--- Data for this task Enclosed Below ---

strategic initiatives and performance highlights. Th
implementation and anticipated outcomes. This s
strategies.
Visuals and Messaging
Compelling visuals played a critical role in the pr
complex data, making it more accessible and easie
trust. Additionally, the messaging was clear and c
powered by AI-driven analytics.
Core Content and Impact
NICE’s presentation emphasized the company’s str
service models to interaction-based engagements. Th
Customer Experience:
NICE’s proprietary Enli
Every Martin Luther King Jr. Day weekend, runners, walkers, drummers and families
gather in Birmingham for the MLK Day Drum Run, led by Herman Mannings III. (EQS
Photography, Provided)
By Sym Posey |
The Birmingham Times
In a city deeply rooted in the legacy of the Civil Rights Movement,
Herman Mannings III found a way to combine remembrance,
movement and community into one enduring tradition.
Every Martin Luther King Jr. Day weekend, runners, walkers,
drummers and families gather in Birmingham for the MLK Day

--- End of Enclosed Data for this task ---
--- Data for this task Enclosed Below ---

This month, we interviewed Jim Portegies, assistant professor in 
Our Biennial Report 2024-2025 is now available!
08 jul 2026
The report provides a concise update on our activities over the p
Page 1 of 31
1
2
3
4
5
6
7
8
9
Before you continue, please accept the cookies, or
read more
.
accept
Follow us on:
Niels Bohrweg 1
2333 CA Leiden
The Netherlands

--- End of Enclosed Data for this task ---
--- Data for this task Enclosed Below ---

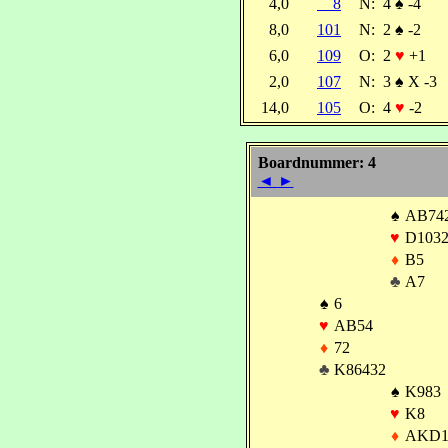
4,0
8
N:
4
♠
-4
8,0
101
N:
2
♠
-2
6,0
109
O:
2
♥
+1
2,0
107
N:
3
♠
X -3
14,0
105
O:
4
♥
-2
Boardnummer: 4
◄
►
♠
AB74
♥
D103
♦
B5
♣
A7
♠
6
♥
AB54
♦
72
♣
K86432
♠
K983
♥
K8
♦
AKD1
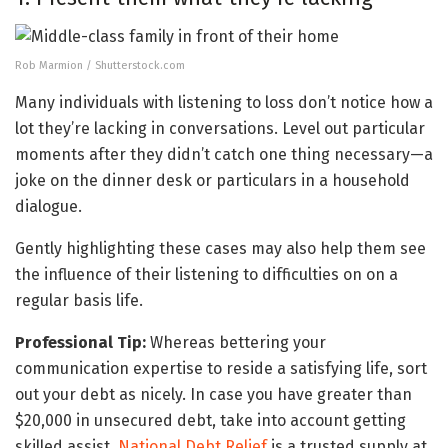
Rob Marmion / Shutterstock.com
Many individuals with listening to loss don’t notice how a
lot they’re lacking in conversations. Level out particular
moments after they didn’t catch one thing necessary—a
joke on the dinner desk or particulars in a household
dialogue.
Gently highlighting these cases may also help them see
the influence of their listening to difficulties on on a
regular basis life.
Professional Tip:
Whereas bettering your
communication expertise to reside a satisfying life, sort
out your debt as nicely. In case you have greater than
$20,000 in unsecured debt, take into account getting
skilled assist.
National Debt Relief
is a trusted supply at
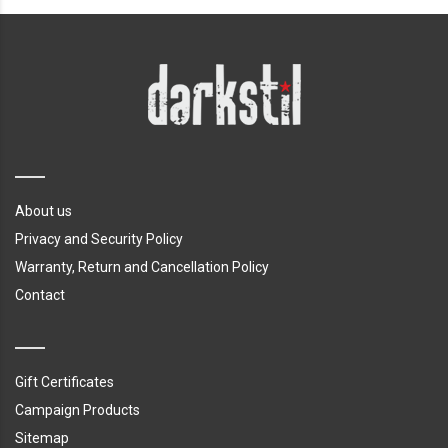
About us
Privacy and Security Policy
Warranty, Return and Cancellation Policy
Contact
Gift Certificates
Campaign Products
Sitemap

--- End of Enclosed Data for this task ---

= Task =
What are the lines, exactly as written above, from the line with "strategic initiatives and" to the line with "drummers and families gather", both included? Output only those.

= Answer box =
strategic initiatives and performance highlights. Th
implementation and anticipated outcomes. This s
strategies.
Visuals and Messaging
Compelling visuals played a critical role in the pr
complex data, making it more accessible and easie
trust. Additionally, the messaging was clear and c
powered by AI-driven analytics.
Core Content and Impact
NICE’s presentation emphasized the company’s str
service models to interaction-based engagements. Th
Customer Experience:
NICE’s proprietary Enli
Every Martin Luther King Jr. Day weekend, runners, walkers, drummers and families
gather in Birmingham for the MLK Day Drum Run, led by Herman Mannings III. (EQS
Photography, Provided)
By Sym Posey |
The Birmingham Times
In a city deeply rooted in the legacy of the Civil Rights Movement,
Herman Mannings III found a way to combine remembrance,
movement and community into one enduring tradition.
Every Martin Luther King Jr. Day weekend, runners, walkers,
drummers and families gather in Birmingham for the MLK Day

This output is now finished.